For centuries, a tiny mountain kingdom called Druk Yul (Land of the Thunder Dragon) was hidden by the mighty, fortress-like Himalayas from the rest of the world, leaving it blissfully untouched. Shrouded in myths and legends, the kingdom chose to remain in fiercely guarded isolation – a mystical, magical, inaccessible land. Then in 1974, the world was allowed a glimpse in for the first time. And there was no looking back.
Welcome to Bhutan.
Lying along the lofty ridges of the eastern Himalayas, bordering the Tibetan Autonomous region of China in the north and India in the south, Bhutan is no ordinary land. A place of unspoilt natural beauty, rich culture, and unique heritage, the Himalayan kingdom protects and preserves its ancient Buddhist traditions and distinct identity. Nevertheless, this is a country of finely educated, modern, fun-loving, friendly, and vibrant people – who happily embrace global progress and welcome visitors with warmth. Buddhism, introduced to Bhutan in the 7th century CE by the Tibetan King Songtsen Gampo, is integral to the Bhutanese way of life.

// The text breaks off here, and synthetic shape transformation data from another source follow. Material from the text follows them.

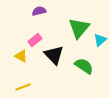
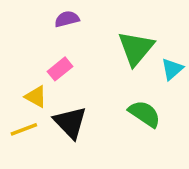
black triangle: (54, 55) -> (70, 122), moved
yellow line: (23, 87) -> (24, 129), moved

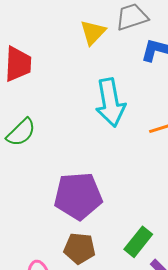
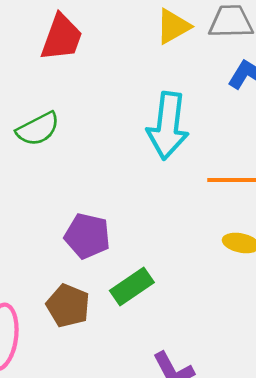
purple pentagon: (78, 196) -> (87, 236), size x0.7
green rectangle: (138, 242) -> (132, 287), moved

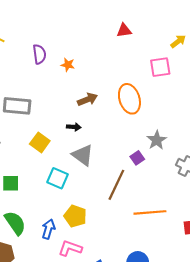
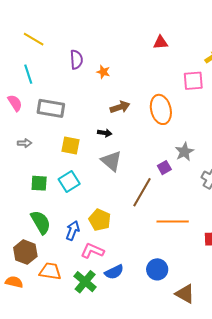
yellow square: (40, 142) -> (70, 146), turned -30
cyan square: (57, 178) -> (69, 182), moved, turned 30

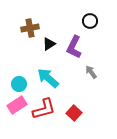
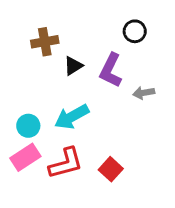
gray arrow: (91, 72) -> (144, 93), moved, turned -64
cyan arrow: (48, 78) -> (72, 117), turned -70

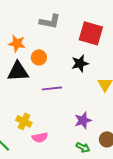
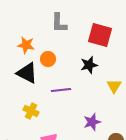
gray L-shape: (50, 21) -> (59, 23), turned 80
black triangle: (18, 71) -> (27, 73), turned 30
yellow cross: (24, 121) -> (31, 111), moved

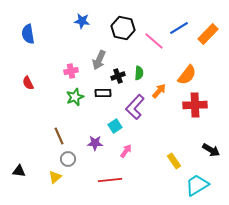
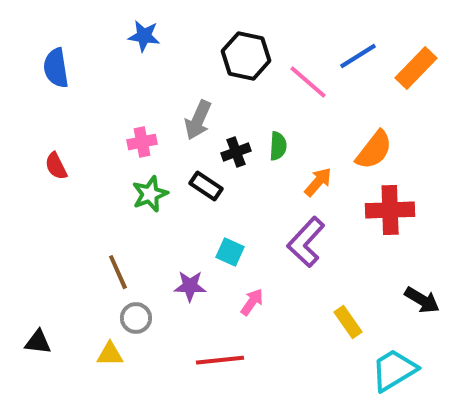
blue star: (82, 21) -> (144, 36), moved
black rectangle: (103, 93) -> (206, 186), turned 35
purple L-shape: (135, 107) -> (306, 242), moved
cyan square: (115, 126) -> (230, 252), turned -32
yellow triangle: (55, 177) -> (110, 354), turned 40

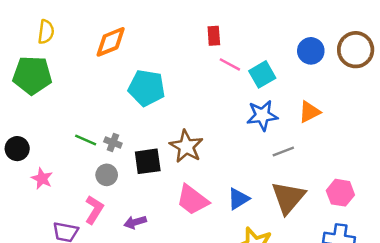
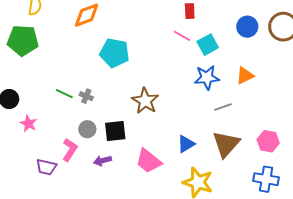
red rectangle: (214, 36) -> (190, 11), moved
black square: (148, 161) -> (115, 131), moved
gray circle: (107, 175) -> (87, 129), moved
pink trapezoid: (192, 200) -> (148, 161), moved

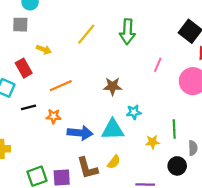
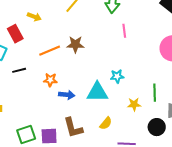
pink line: (158, 65) -> (124, 31), moved, turned -32
brown star: (113, 86) -> (75, 44), moved
orange star: (54, 116) -> (50, 80), moved
blue arrow: (80, 133) -> (67, 95), size x0.7
yellow semicircle: (114, 162) -> (106, 123), moved

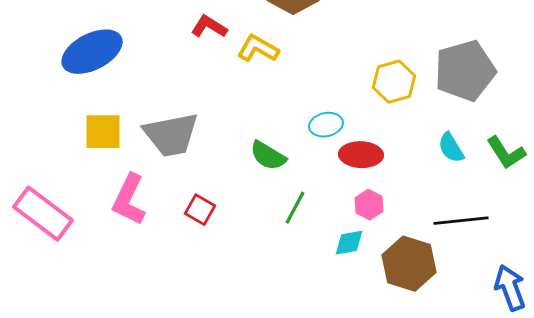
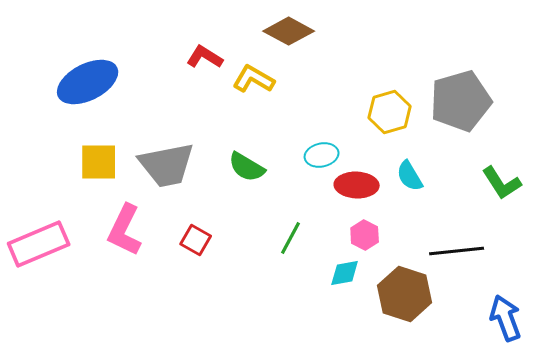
cyan semicircle: (451, 148) -> (410, 176), moved
green semicircle: (268, 156) -> (247, 167), moved
pink rectangle: (43, 214) -> (39, 244), turned -60

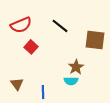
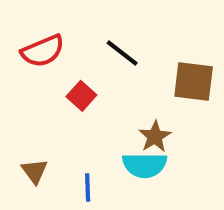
red square: (31, 47) -> (81, 96), moved
cyan semicircle: (71, 81) -> (145, 165), size x1.5

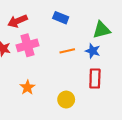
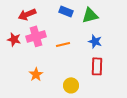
green triangle: (102, 30) -> (90, 15), moved
orange line: (67, 51) -> (63, 44), moved

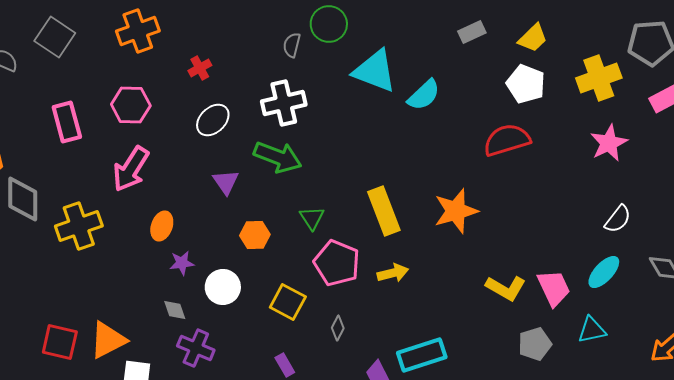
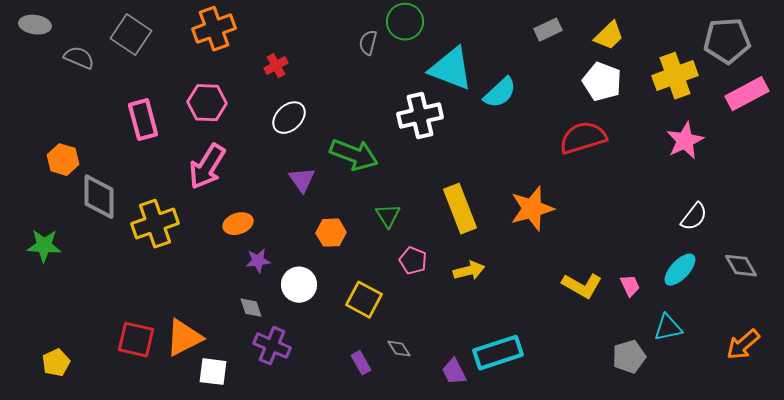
white cross: (284, 103) -> (420, 116), moved
orange ellipse: (162, 226) -> (238, 224), turned 52
pink pentagon: (337, 263) -> (413, 261), size x0.6
pink trapezoid: (554, 288) -> (630, 286), size x0.6
gray diamond: (338, 328) -> (399, 349), moved, turned -60
gray pentagon: (535, 344) -> (629, 357), moved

Following a sustainable way of life inherited from their forefathers, the Bhutanese have always revered nature, regarding it as the source of all life. Today, Bhutan is 100 per cent committed to protecting and preserving its natural environment. Over 72 per cent of the land area is under forest cover. One of the ten bio-diversity hotspots in the world and one of the 221 global endemic bird areas, Bhutan’s ecosystem harbours some of the most rare and exotic species of both flora and fauna in the eastern Himalayas.

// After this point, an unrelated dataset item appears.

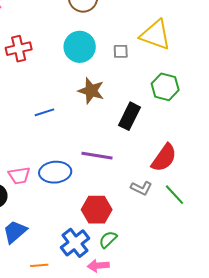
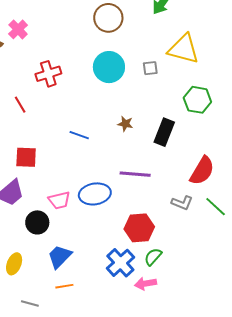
brown star: (91, 91) -> (125, 124), moved, size x0.6
blue line: (44, 112) -> (79, 135), turned 42
orange line: (39, 265) -> (64, 286), moved

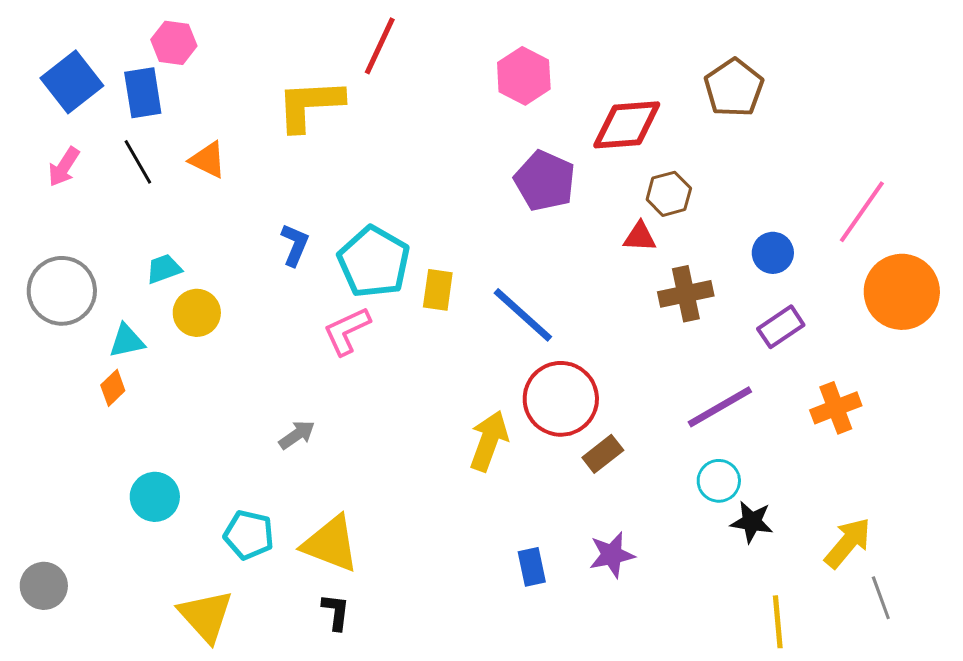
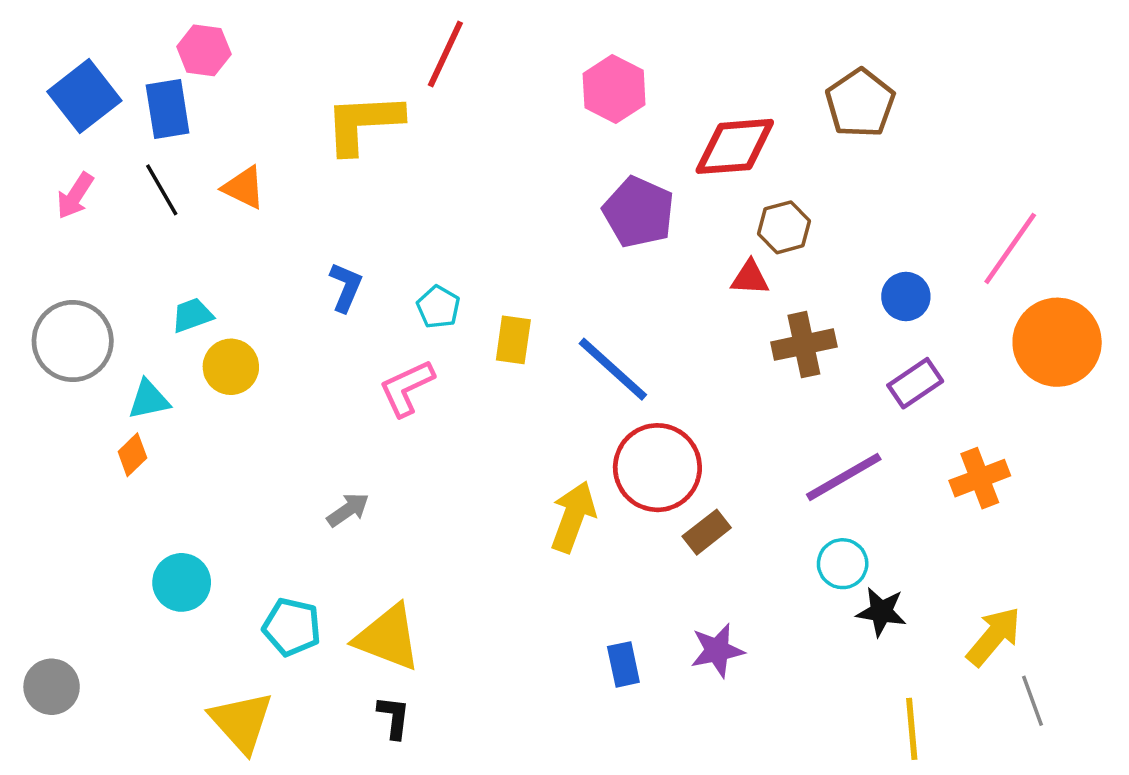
cyan pentagon: (374, 262) -> (438, 307), size x0.5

Bhutan has banned plastic bags since 1999; in 2004, it became the first country in the world to outlaw tobacco. The capital Thimphu is the only capital city in the world with no traffic lights, using instead, traditional traffic policemen. With a conscious return to traditional methods of farming, Bhutan will be the first country to turn wholly organic in its food production and has banned the sale and use of pesticides and fertilisers.

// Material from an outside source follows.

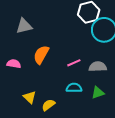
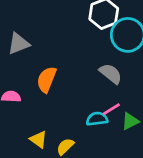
pink line: (74, 63) -> (111, 109), moved
gray semicircle: (98, 67) -> (111, 74), moved, turned 48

In 1972, the Bhutanese government pioneered the unique concept of ‘Gross National Happiness’ (GNH) – coined by King Jigme Singye Wangchuk – as an indicator of Bhutan’s prosperity and its peoples’ overall happiness.Magnificent dzongs (strategic fortresses), sacred lhakhangs (temples), beautiful goembas (monasteries), and tranquil chortens (stupas) dot the landscape like timeless images from the past; colourful prayer flags flutter high in the mountain breeze; snow-capped mountains stand in tall glory; ancient arts and crafts surprise with their exquisite workmanship – come see it all in Bhutan.